Photo/Illutration A scene from "Suzume no Tojimari" (Provided by Toho Co.)

Renowned anime director Makoto Shinkai's first feature film in three years follows in the footsteps of his previous two hit films to portray the 2011 Great East Japan Earthquake and tsunami. 

Shinkai's "Suzume no Tojimari" (Suzume’s door locking) is about a girl who remembers the devastating disaster and goes on a cross-country trip to contain mystical powers that trigger earthquakes.

"After all, I have always been thinking about the disaster with the three films that I made in the past about nine years," the director said.

"Suzume no Tojimari" is currently showing in theaters across Japan. 

Shinkai's latest work follows his blockbuster films "Your Name." (2016) and "Weathering With You" (2019).

DISASTER MEMORIES FADING

"Suzume no Tojimari" centers around Suzume, a 17-year-old girl who lives in a quiet town in Miyazaki Prefecture with her aunt.

She meets Sota, who is traveling across the country looking for magical doors from which reddish black clouds called "mimizu" come out to cause earthquakes.

His family has been locking these doors for generations without being noticed, but a mysterious cat named Daijin transforms Sota into a small chair.

Suzume helps Sota and goes on a journey to contain the mimizu clouds.

But the duo are faced with a crisis considered to be the second coming of the Great Kanto Earthquake, which occurred in 1923 and killed more than 100,000 people.

The film contains vivid portrayals of the earthquake.

Smartphones blare out the early quake warning alarm in one scene, while houses in Suzume's town are seen damaged in another.

She is also confronted with painful memories as she sees signboards that read "Difficult-to-return zone" set up in Fukushima Prefecture and a coastal area in Miyagi Prefecture where Suzume had lived with her mother, which still retains traces of tsunami damage.

In "Your Name.," a beautiful comet causes a catastrophe when its fragment falls as a meteorite on the Earth. And in "Weathering With You," low-lying areas in Tokyo are flooded due to extreme weather conditions.

But, in fact, these portrayals depict the 2011 disaster, the director said.

"The world was suddenly rewritten. Our everyday life will come to an end someday," Shinkai said. "I harbored such feelings after the disaster, based on which I have been making films."

He continued, "I wanted to convey the impact of the disaster to teenagers, many of whom see my films, and share the experience with them, so I created the 17-year-old protagonist, Suzume, who remains connected with the disaster through her vivid memories."

It was the novel coronavirus pandemic that made him depict the disaster in a straightforward manner.

"For teenagers these days, the pandemic is a big tragedy that has changed their school lives.

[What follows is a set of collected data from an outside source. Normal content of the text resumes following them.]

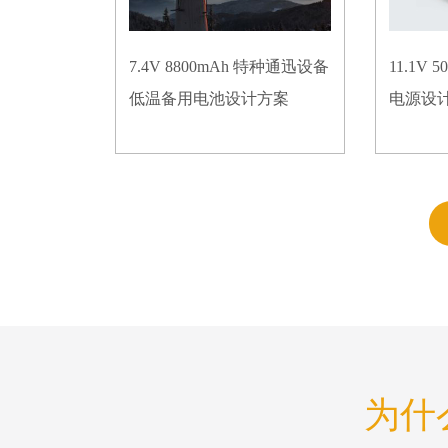
7.4V 8800mAh 特种通迅设备
11.1V
低温备用电池设计方案
电源设
为什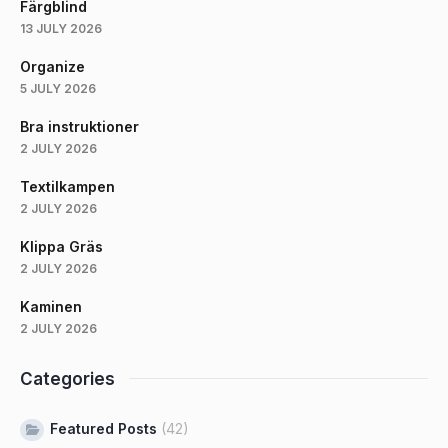
Färgblind
13 JULY 2026
Organize
5 JULY 2026
Bra instruktioner
2 JULY 2026
Textilkampen
2 JULY 2026
Klippa Gräs
2 JULY 2026
Kaminen
2 JULY 2026
Categories
Featured Posts
(42)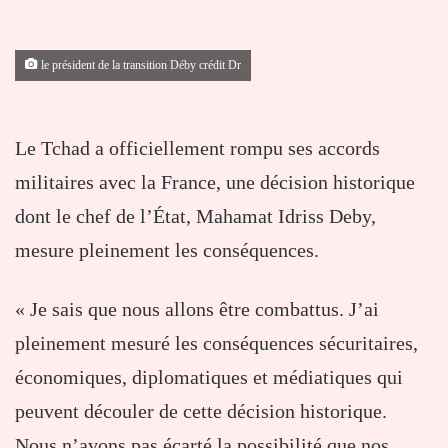
le président de la transition Déby crédit Dr
Le Tchad a officiellement rompu ses accords
militaires avec la France, une décision historique
dont le chef de l’État, Mahamat Idriss Deby,
mesure pleinement les conséquences.
« Je sais que nous allons être combattus. J’ai
pleinement mesuré les conséquences sécuritaires,
économiques, diplomatiques et médiatiques qui
peuvent découler de cette décision historique.
Nous n’avons pas écarté la possibilité que nos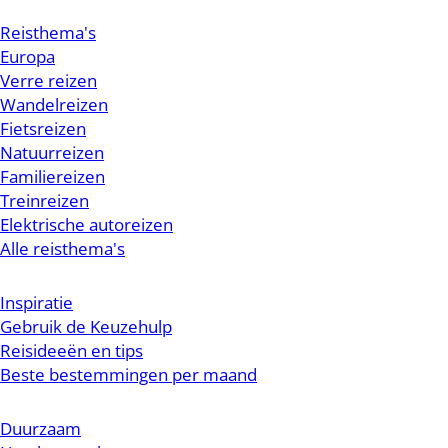
Reisthema's
Europa
Verre reizen
Wandelreizen
Fietsreizen
Natuurreizen
Familiereizen
Treinreizen
Elektrische autoreizen
Alle reisthema's
Inspiratie
Gebruik de Keuzehulp
Reisideeën en tips
Beste bestemmingen per maand
Duurzaam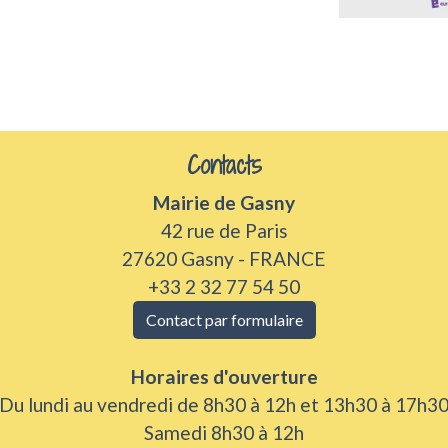
Contacts
Mairie de Gasny
42 rue de Paris
27620 Gasny - FRANCE
+33 2 32 77 54 50
Contact par formulaire
Horaires d'ouverture
Du lundi au vendredi de 8h30 à 12h et 13h30 à 17h3
Samedi 8h30 à 12h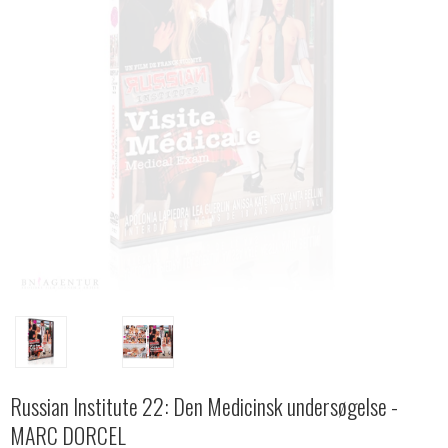
Russian Institute 22: Den Medicinsk undersøgelse -
MARC DORCEL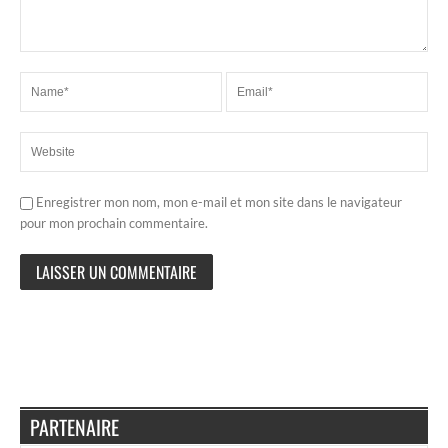
Enregistrer mon nom, mon e-mail et mon site dans le navigateur
pour mon prochain commentaire.
PARTENAIRE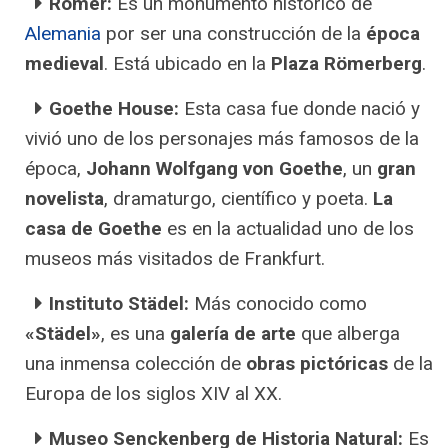
Römer:
Es un monumento histórico de
Alemania
por ser una construcción de la
época
medieval
. Está ubicado en la
Plaza Römerberg
.
Goethe House:
Esta casa fue donde nació y
vivió uno de los personajes más famosos de la
época,
Johann Wolfgang von Goethe
, un
gran
novelista
, dramaturgo, científico y poeta.
La
casa de Goethe
es en la actualidad uno de los
museos más visitados de Frankfurt.
Instituto Städel:
Más conocido como
«Städel»
, es una
galería de arte
que alberga
una inmensa colección de
obras pictóricas
de la
Europa de los siglos XIV al XX.
Museo Senckenberg de Historia Natural:
Es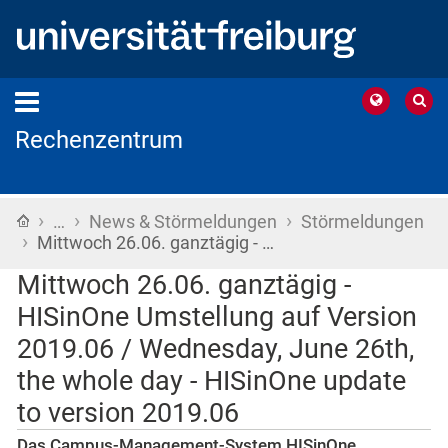
Rechenzentrum
›
›
›
Startseite
…
News & Störmeldungen
Störmeldungen
›
Mittwoch 26.06. ganztägig - …
Mittwoch 26.06. ganztägig -
HISinOne Umstellung auf Version
2019.06 / Wednesday, June 26th,
the whole day - HISinOne update
to version 2019.06
Das Campus-Management-System HISinOne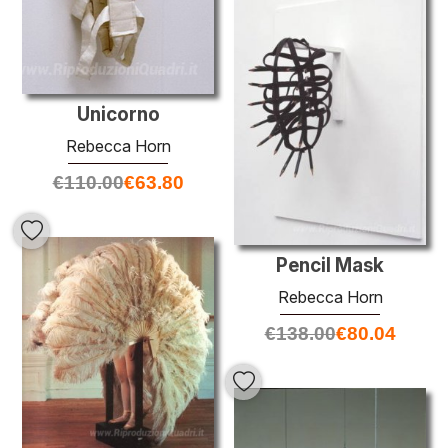
Unicorno
Rebecca Horn
€
110.00
€
63.80
Pencil Mask
Rebecca Horn
€
138.00
€
80.04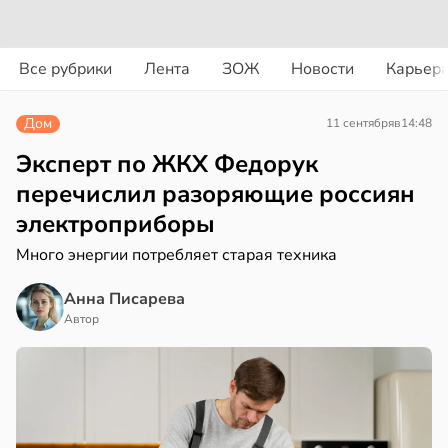
вости
вости
Все рубрики
Лента
ЗОЖ
Новости
Карьер
дведи
колог
дрствуют
миссаров:
Дом
11 сентября
в
14:48
оло
ибы
жно
Эксперт по ЖКХ Федорук
оцентов
бирать
перечислил разоряющие россиян
емени
электроприборы
рзину
емя
Много энергии потребляет старая техника
в
19:27
ста
ячки
Анна Писарева
знь
в
19:49
Автор
ста
ериканец
ря
рвался
рантирует
соты
лее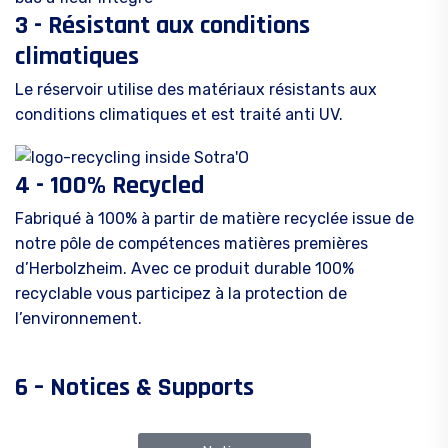
3 - Résistant aux conditions
climatiques
Le réservoir utilise des matériaux résistants aux
conditions climatiques et est traité anti UV.
4 - 100% Recycled
Fabriqué à 100% à partir de matière recyclée issue de
notre pôle de compétences matières premières
d’Herbolzheim. Avec ce produit durable 100%
recyclable vous participez à la protection de
l’environnement.
6 – Notices & Supports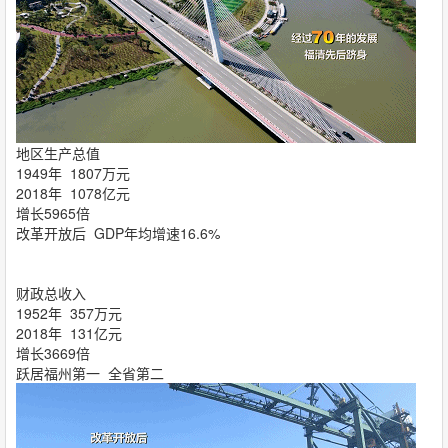
地区生产总值
1949年 1807万元
2018年 1078亿元
增长5965倍
改革开放后 GDP年均增速16.6%
财政总收入
1952年 357万元
2018年 131亿元
增长3669倍
跃居福州第一 全省第二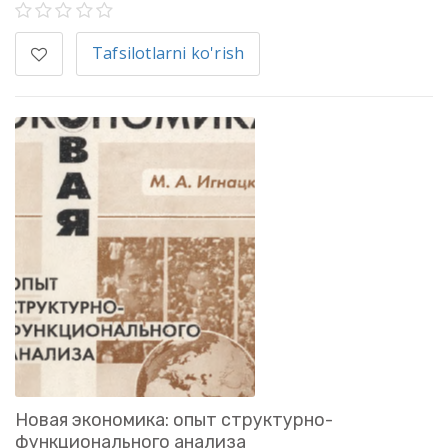
Tafsilotlarni ko'rish
Новая экономика: опыт структурно-
функционального анализа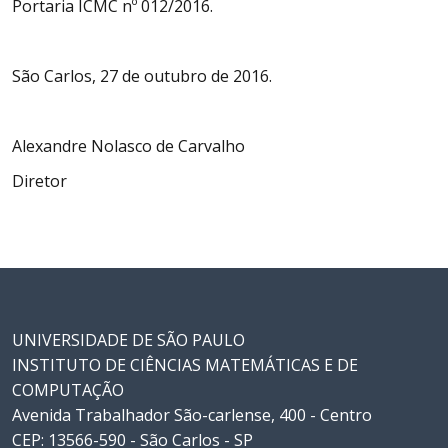
Portaria ICMC nº 012/2016.
São Carlos, 27 de outubro de 2016.
Alexandre Nolasco de Carvalho
Diretor
UNIVERSIDADE DE SÃO PAULO
INSTITUTO DE CIÊNCIAS MATEMÁTICAS E DE
COMPUTAÇÃO
Avenida Trabalhador São-carlense, 400 - Centro
CEP: 13566-590 - São Carlos - SP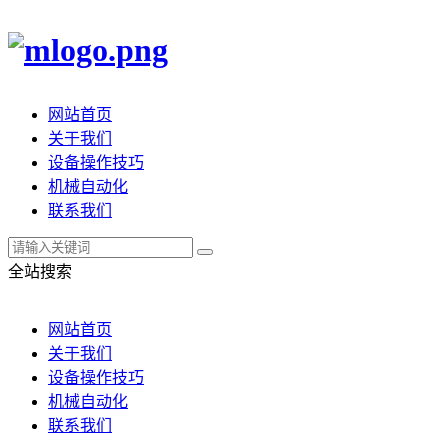
网站首页
关于我们
设备操作技巧
机械自动化
联系我们
全站搜索
网站首页
关于我们
设备操作技巧
机械自动化
联系我们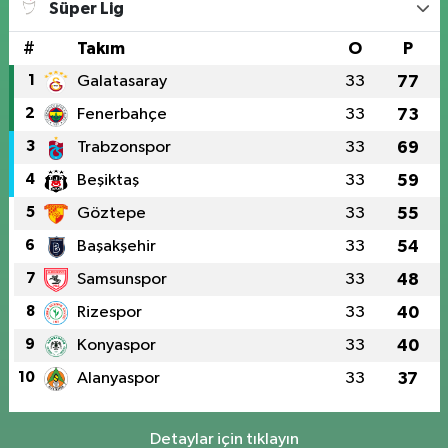
Süper Lig
#
Takım
O
P
1
Galatasaray
33
77
2
Fenerbahçe
33
73
3
Trabzonspor
33
69
4
Beşiktaş
33
59
5
Göztepe
33
55
6
Başakşehir
33
54
7
Samsunspor
33
48
8
Rizespor
33
40
9
Konyaspor
33
40
10
Alanyaspor
33
37
Detaylar için tıklayın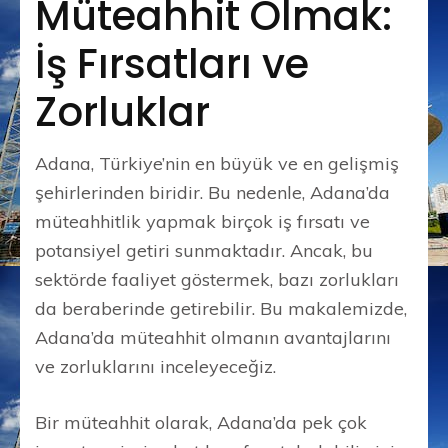
Müteahhit Olmak:
İş Fırsatları ve
Zorluklar
Adana, Türkiye’nin en büyük ve en gelişmiş
şehirlerinden biridir. Bu nedenle, Adana’da
müteahhitlik yapmak birçok iş fırsatı ve
potansiyel getiri sunmaktadır. Ancak, bu
sektörde faaliyet göstermek, bazı zorlukları
da beraberinde getirebilir. Bu makalemizde,
Adana’da müteahhit olmanın avantajlarını
ve zorluklarını inceleyeceğiz.
Bir müteahhit olarak, Adana’da pek çok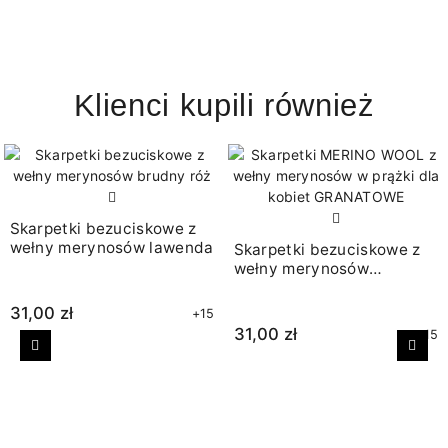
Klienci kupili również
Skarpetki bezuciskowe z
wełny merynosów lawenda
Skarpetki bezuciskowe z
wełny merynosów
granatowe
31,00 zł
+15
31,00 zł
+15
Poprzedni
Nast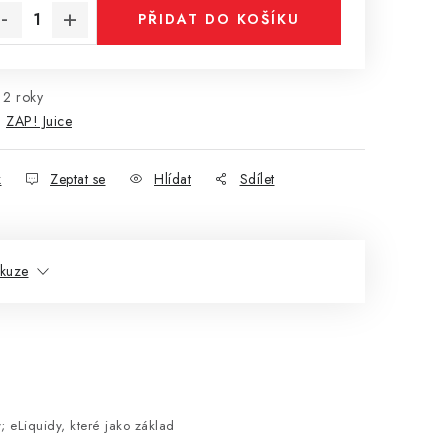
PŘIDAT DO KOŠÍKU
2 roky
:
ZAP! Juice
k
Zeptat se
Hlídat
Sdílet
skuze
v; eLiquidy, které jako základ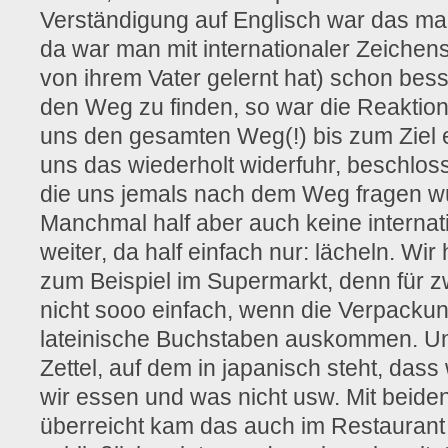
Verständigung auf Englisch war das m
da war man mit internationaler Zeiche
von ihrem Vater gelernt hat) schon bes
den Weg zu finden, so war die Reaktion
uns den gesamten Weg(!) bis zum Ziel ei
uns das wiederholt widerfuhr, beschloss
die uns jemals nach dem Weg fragen wü
Manchmal half aber auch keine interna
weiter, da half einfach nur: lächeln. Wir
zum Beispiel im Supermarkt, denn für zw
nicht sooo einfach, wenn die Verpacku
lateinische Buchstaben auskommen. U
Zettel, auf dem in japanisch steht, dass
wir essen und was nicht usw. Mit beid
überreicht kam das auch im Restaurant 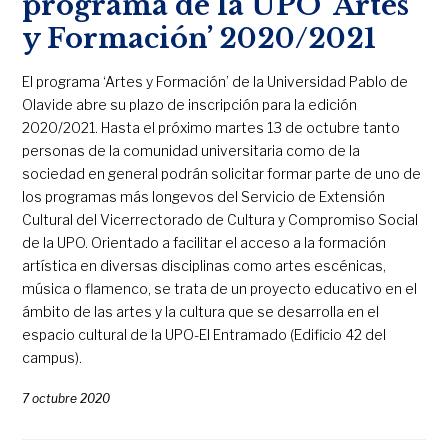
programa de la UPO ‘Artes
y Formación’ 2020/2021
El programa ‘Artes y Formación’ de la Universidad Pablo de
Olavide abre su plazo de inscripción para la edición
2020/2021. Hasta el próximo martes 13 de octubre tanto
personas de la comunidad universitaria como de la
sociedad en general podrán solicitar formar parte de uno de
los programas más longevos del Servicio de Extensión
Cultural del Vicerrectorado de Cultura y Compromiso Social
de la UPO. Orientado a facilitar el acceso a la formación
artística en diversas disciplinas como artes escénicas,
música o flamenco, se trata de un proyecto educativo en el
ámbito de las artes y la cultura que se desarrolla en el
espacio cultural de la UPO-El Entramado (Edificio 42 del
campus).
7 octubre 2020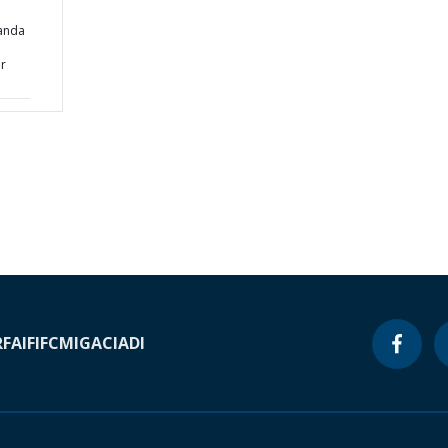
anda
or
RF
AIF
IFC
MIGA
CIADI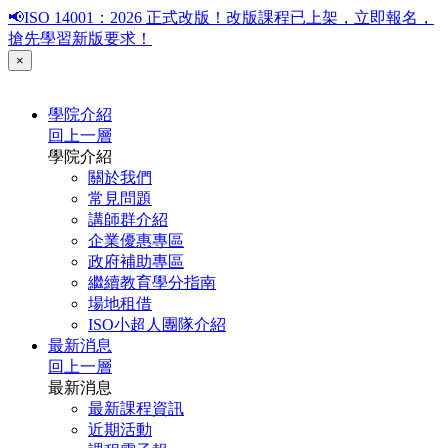
📢ISO 14001：2026 正式改版！改版課程已上架，立即報名，
搶先學習新版要求！
×
學院介紹
回上一層
學院介紹
關於我們
常見問題
講師群介紹
企業優惠專區
政府補助專區
繼續教育學分指南
場地租借
ISO小超人團隊介紹
最新消息
回上一層
最新消息
最新課程資訊
近期活動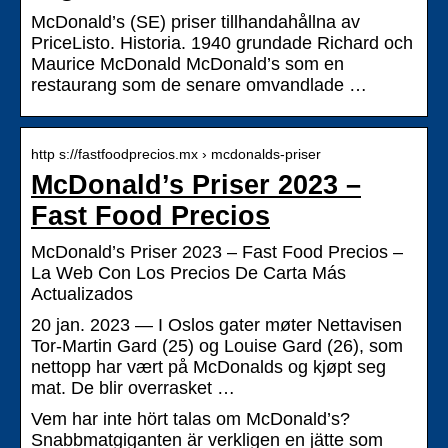
McDonald’s (SE) priser tillhandahållna av
PriceListo. Historia. 1940 grundade Richard och
Maurice McDonald McDonald’s som en
restaurang som de senare omvandlade …
http s://fastfoodprecios.mx › mcdonalds-priser
McDonald’s Priser 2023 –
Fast Food Precios
McDonald’s Priser 2023 – Fast Food Precios –
La Web Con Los Precios De Carta Más
Actualizados
20 jan. 2023 — I Oslos gater møter Nettavisen
Tor-Martin Gard (25) og Louise Gard (26), som
nettopp har vært på McDonalds og kjøpt seg
mat. De blir overrasket …
Vem har inte hört talas om McDonald’s?
Snabbmatgiganten är verkligen en jätte som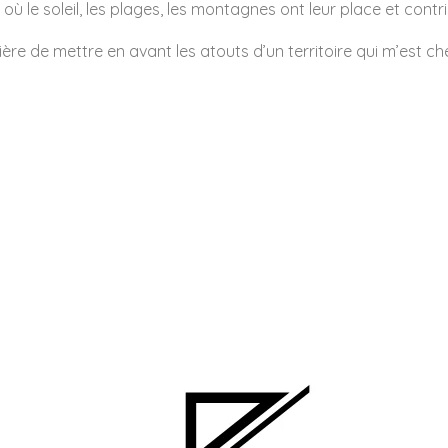
, où le soleil, les plages, les montagnes ont leur place et con
ière de mettre en avant les atouts d’un territoire qui m’est che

That being said, I felt that the pandemic was making the disaster fade into a distant memory and this frustration gave me a push."

In his two previous films, the male protagonist saves the heroine, who is a "miko" (shrine maiden).

But in "Suzume no Tojimari," the male and female roles are reversed.

"I conceived it as a buddy story and not as a love story, so which one of them was male or female was secondary, or rather, I wouldn't care if they were of the same sex," Shinkai said.

"I also made the female character the protagonist because of the changes of the times. After 'Your Name.,' the big social cause prompted by the #MeToo movement drastically changed the world."

His latest project is also different from his previous two films in the sense that it features subdued portrayals of the bittersweetness of a coming-of-age story. While Suzume harbors romantic feelings--close to admiration--for Sota, he is more mature and acts like a guardian.

Another important factor is the relationship with Suzume's aunt, who has raised her for 12 years on behalf of her mother. The non-superficial drama of conflict and reconciliation shows Shinkai's creative maturity.

The director garnered attention in 2002 when he was still in his 20s with "Voices of a Distant Star," a short film which he produced almost single-handedly.

Shinkai will turn 50 next year.

"Probably because this project was a road movie, I had to exert enough effort to make two, or even three movies, and I didn't realize how old I have become until I performed this demanding work," he said. "I think it will be really tough to repeat it again, but I guess I can still do it."